Most of the expeditions concentrate their work in the south of the country, where rich archaeological sites include the temples of Luxor and Karnak and the Valley of the Kings.
The ban on new expeditions is part of a series of measures taken by the council after a British expedition made headlines over the summer by claiming -- in a program aired on the US Discovery Channel -- to have identified the mummy of Queen Nefertiti.
Egyptian council officials were angry at the report, which they felt sidelined the council, and rejected the claims, saying the mummy was a man.
Hawass also said the British team violated a contract that obligates archaeologists to announce any discoveries through the council and not independently.
Amid his furious attack on Joan Fletcher, the head of the British team, Hawass said the archaeologist sent him a letter denying that she had said the mummy belongs to Nefertiti.
"Joan said she never said this is Nefertiti. She said that she just thought she was Nefertiti," he said. "I wonder how someone deceived the whole world, and now she is telling us she didn't."

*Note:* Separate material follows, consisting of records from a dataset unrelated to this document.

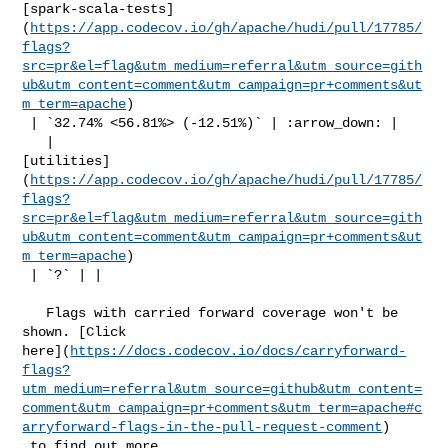
[spark-scala-tests]
(
https://app.codecov.io/gh/apache/hudi/pull/17785/
flags?
src=pr&el=flag&utm_medium=referral&utm_source=gith
ub&utm_content=comment&utm_campaign=pr+comments&ut
m_term=apache
)

 | `32.74% <56.81%> (-12.51%)` | :arrow_down: |

   | 

[utilities]
(
https://app.codecov.io/gh/apache/hudi/pull/17785/
flags?
src=pr&el=flag&utm_medium=referral&utm_source=gith
ub&utm_content=comment&utm_campaign=pr+comments&ut
m_term=apache
)

 | `?` | |

   Flags with carried forward coverage won't be 
shown. [Click 

here](
https://docs.codecov.io/docs/carryforward-
flags?
utm_medium=referral&utm_source=github&utm_content=
comment&utm_campaign=pr+comments&utm_term=apache#c
arryforward-flags-in-the-pull-request-comment
)

 to find out more.
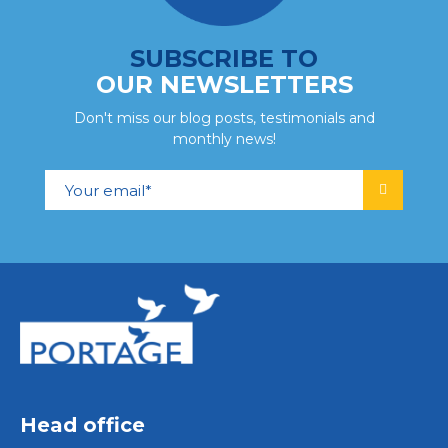
SUBSCRIBE TO
OUR NEWSLETTERS
Don't miss our blog posts, testimonials and
monthly news!
Head office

Egypt has long lamented antiquities that have been taken out of Egypt, including the Nefertiti bust and the Rosetta Stone, which is on display in the British Museum. But Hawass said he could only ask for the return of antiquities taken after 1970, according to a UNESCO treaty of that year that does not apply retroactively.
"We have a catalog of all artifacts that were taken out illegally from Egypt after 1970," said Hawass, who leads a campaign for the return of stolen Egyptian artifacts. "We will not cooperate with the museum that doesn't return Egypt's antiquities."
Among the new rules adopted by the council, Hawass announced that all the excavation missions will receive training before starting working on the sites and that archaeologists must publish their discoveries in English and Arabic in the council's journal.
Archaeologists at the press conference also announced the discovery of part of a 3,200-year-old cuneiform tablet of diplomatic correspondence between the ancient Egyptian and Hittite kingdoms. The 5cm-by-5cm tablet, found by a German team working in Qantir, about 100km northeast of Cairo, is believed to be one of the few Hittite letters discovered in Egypt.
Edgar Pusch, head of the German team, said the text, sent from King Hattusili III to Egyptian Pharaoh Ramses II, is related to a peace treaty between the rival kingdoms, which fought a war from 1300 to 1200BC before agreeing to the first known peace treaty.